Owned vs. ASP vs. Partnering. Do you want to own a system, rent it, or access it through an Internet consulting partner? Each approach has its pros and cons. Using Web analytics is more art form than science, so if maintaining internal support staff is not possible, an ASP or partnering solution is probably the way to go.

Features & Functionality. This marketplace is in full growth mode and vendors are aggressively adding a slew of bells and whistles to offerings. Figure out what’s relevant to your organization’s online activities versus what’s bound to be left untouched. Given the wide range of product costs, getting comfortable with a lower-end solution before purchasing a more sophisticated one can sometimes be the right move.

Know the Terrain. This technology—like the Internet itself—remains relatively new and is constantly evolving, so it’s prone to generate inaccurate data. That it might not be generating perfectly precise data isn’t critical; what’s important is that volumes of valuable data can be gathered for analysis to benefit the organization.


The Web analytics marketplace is thriving now that most sizable organizations are well beyond “phase one” of their Internet-enablement strategies and using their websites for meaningful business activity.

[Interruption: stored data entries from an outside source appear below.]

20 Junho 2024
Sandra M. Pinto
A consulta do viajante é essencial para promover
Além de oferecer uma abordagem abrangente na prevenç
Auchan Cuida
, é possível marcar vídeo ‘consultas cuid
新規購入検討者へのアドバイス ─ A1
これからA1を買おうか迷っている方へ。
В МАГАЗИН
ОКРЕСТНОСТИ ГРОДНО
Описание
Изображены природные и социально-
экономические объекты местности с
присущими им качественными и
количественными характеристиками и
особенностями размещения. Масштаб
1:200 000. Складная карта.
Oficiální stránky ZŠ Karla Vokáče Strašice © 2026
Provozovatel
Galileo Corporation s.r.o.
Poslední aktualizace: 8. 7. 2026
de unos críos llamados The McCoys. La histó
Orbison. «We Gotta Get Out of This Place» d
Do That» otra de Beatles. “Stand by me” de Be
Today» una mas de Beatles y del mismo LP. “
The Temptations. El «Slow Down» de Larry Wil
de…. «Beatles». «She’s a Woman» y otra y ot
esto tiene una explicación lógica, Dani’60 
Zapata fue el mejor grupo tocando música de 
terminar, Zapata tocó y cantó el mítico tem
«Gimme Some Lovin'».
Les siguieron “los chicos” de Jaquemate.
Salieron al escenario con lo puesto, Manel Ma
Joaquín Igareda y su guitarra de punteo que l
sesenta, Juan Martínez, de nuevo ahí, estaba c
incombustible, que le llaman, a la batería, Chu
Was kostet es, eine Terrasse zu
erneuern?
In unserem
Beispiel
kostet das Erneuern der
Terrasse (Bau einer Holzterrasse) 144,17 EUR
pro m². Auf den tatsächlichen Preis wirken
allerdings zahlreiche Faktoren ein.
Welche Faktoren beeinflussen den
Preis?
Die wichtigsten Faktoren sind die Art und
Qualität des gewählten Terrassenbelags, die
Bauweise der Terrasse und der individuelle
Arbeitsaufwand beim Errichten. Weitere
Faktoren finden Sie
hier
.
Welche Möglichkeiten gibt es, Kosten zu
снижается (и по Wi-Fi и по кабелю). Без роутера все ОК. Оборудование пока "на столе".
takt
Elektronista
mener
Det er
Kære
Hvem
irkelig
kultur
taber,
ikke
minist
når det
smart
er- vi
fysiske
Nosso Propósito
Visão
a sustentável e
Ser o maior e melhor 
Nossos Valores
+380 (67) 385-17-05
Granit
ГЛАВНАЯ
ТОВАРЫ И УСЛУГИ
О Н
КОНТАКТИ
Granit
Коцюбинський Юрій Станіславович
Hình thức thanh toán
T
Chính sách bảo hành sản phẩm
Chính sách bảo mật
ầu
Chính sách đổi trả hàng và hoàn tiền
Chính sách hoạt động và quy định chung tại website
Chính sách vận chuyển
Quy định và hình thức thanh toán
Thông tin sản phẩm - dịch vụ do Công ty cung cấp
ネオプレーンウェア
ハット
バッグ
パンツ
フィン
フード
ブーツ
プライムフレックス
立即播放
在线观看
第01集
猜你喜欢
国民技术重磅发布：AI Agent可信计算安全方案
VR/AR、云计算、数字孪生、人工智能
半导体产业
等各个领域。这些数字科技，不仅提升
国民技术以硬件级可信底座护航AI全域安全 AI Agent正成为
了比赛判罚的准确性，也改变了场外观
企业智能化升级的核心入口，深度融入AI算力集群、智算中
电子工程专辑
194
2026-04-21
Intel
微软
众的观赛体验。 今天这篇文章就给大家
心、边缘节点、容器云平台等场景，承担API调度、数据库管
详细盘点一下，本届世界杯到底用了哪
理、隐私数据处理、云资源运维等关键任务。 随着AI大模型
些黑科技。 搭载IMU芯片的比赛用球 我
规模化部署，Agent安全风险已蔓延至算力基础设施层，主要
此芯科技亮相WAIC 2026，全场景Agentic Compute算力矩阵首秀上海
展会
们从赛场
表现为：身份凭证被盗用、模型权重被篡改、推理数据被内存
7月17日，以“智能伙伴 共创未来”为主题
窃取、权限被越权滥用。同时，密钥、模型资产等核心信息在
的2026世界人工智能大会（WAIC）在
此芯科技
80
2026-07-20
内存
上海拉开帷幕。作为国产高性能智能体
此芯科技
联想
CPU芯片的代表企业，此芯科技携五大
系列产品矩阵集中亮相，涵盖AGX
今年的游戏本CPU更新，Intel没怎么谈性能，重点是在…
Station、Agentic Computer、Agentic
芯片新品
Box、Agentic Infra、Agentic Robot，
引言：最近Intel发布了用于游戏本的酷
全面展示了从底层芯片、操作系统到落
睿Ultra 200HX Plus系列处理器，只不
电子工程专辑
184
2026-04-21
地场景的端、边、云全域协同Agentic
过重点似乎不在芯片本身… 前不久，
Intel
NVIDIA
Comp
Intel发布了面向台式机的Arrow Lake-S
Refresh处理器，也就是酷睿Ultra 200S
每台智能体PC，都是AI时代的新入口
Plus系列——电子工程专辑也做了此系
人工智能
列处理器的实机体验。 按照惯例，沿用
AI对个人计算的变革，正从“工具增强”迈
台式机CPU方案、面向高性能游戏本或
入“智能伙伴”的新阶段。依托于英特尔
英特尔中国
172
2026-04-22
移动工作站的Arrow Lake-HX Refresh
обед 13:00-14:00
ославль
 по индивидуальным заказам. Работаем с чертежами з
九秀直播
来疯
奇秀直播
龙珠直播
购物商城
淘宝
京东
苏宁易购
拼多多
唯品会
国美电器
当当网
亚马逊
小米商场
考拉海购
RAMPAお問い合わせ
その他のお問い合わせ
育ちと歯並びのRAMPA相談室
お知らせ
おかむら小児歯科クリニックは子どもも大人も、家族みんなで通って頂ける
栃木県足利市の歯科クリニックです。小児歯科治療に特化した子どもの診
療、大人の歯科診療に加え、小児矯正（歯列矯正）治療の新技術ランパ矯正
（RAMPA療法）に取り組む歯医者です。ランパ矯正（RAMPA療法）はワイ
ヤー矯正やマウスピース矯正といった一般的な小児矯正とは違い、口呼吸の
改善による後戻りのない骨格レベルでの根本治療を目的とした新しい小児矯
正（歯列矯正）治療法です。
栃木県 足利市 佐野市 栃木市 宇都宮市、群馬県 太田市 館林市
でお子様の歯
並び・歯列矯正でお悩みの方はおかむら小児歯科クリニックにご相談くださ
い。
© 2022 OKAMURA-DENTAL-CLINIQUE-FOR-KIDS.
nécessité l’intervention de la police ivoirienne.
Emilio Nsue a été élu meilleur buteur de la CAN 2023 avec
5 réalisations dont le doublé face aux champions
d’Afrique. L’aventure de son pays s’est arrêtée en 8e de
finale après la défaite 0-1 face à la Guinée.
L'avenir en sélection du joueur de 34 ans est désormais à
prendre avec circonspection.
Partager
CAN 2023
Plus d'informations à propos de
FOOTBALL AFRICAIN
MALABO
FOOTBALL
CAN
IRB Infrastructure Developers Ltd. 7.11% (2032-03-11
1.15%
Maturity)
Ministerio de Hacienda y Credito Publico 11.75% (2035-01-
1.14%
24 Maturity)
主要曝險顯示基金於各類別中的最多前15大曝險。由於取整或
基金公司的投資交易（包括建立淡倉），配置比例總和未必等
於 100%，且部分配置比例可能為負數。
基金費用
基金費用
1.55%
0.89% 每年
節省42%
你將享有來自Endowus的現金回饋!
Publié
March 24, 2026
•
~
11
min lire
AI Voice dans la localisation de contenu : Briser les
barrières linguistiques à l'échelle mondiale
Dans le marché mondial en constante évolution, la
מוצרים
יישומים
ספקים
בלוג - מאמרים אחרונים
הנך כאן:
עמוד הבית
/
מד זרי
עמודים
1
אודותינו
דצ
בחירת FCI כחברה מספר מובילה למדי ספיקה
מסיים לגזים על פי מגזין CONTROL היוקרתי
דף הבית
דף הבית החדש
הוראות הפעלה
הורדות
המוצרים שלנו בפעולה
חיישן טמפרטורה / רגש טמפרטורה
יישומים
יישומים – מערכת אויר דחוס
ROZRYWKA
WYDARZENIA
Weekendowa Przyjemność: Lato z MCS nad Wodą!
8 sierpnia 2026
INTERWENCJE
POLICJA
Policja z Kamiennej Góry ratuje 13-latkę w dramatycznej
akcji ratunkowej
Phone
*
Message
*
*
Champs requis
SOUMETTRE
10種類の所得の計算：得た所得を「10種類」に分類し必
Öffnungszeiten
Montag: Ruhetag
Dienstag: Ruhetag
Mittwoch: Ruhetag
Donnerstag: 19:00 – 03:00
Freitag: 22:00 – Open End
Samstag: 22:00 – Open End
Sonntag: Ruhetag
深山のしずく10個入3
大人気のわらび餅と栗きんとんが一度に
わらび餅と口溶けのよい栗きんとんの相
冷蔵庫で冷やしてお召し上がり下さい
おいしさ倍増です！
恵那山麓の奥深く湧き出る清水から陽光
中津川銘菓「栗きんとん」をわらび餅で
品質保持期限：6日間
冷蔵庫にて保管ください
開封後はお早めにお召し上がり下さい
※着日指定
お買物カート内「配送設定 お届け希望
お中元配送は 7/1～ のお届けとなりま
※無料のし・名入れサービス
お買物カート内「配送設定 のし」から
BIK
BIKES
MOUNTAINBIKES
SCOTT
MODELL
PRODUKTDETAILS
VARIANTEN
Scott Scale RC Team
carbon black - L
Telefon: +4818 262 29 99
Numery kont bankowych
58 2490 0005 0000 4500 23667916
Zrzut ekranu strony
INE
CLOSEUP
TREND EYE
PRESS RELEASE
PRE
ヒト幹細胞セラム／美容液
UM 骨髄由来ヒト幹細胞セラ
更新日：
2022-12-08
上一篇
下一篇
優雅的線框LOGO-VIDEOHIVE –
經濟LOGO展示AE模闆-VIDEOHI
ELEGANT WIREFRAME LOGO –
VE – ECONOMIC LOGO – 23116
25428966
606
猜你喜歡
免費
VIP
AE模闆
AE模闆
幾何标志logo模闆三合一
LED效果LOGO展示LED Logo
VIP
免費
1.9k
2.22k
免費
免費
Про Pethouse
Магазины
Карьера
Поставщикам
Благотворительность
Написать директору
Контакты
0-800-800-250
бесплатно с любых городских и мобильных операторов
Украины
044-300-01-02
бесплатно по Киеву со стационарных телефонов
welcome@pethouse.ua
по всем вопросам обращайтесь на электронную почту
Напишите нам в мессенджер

So developing a more detailed understanding of how visitors interact with a company website and optimizing the experience based on actual behavioral data is a natural evolution in online business.

Employing a Web analytics solution can be accomplished in baby steps or sizable leaps; the right decision depends on an organization’s unique needs, philosophy, and comfort with change. Implementing a high-end solution is a significant undertaking while employing a lower-end solution can be fairly painless while at the same time yielding valuable information.

No matter the course chosen, incorporating Web analytics into an organization’s e-business operation is no longer an option. Understanding how users interact with websites and interactive marketing campaigns is a no-brainer, and the foundation for optimizing Internet investments.